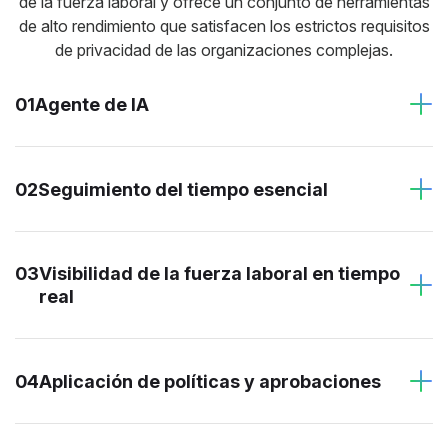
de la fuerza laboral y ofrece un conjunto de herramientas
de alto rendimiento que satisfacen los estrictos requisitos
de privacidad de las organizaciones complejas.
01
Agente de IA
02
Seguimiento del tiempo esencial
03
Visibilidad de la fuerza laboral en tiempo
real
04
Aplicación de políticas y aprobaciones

——

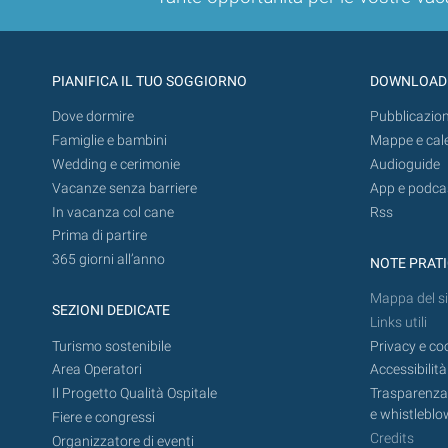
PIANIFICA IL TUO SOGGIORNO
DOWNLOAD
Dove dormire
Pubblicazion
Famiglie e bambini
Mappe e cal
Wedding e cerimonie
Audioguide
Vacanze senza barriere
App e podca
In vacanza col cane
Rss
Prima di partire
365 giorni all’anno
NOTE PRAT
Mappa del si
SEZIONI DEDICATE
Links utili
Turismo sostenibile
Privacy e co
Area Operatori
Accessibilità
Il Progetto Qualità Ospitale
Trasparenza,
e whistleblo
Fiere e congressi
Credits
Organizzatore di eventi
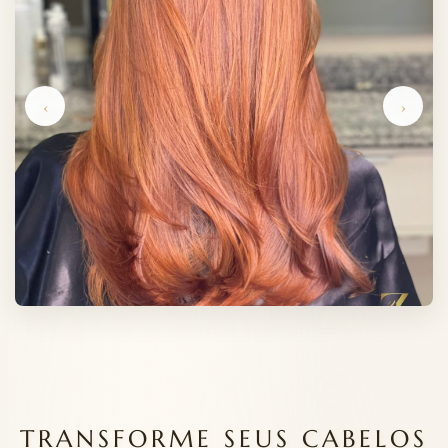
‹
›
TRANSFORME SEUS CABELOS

——

◆ What to produce
Give back exactly the lines above, from the line containing "de la fuerza laboral y" through the line containing "Aplicación de políticas y aprobaciones", with both end lines and nothing more.

◆ Response box
de la fuerza laboral y ofrece un conjunto de herramientas
de alto rendimiento que satisfacen los estrictos requisitos
de privacidad de las organizaciones complejas.
01
Agente de IA
02
Seguimiento del tiempo esencial
03
Visibilidad de la fuerza laboral en tiempo
real
04
Aplicación de políticas y aprobaciones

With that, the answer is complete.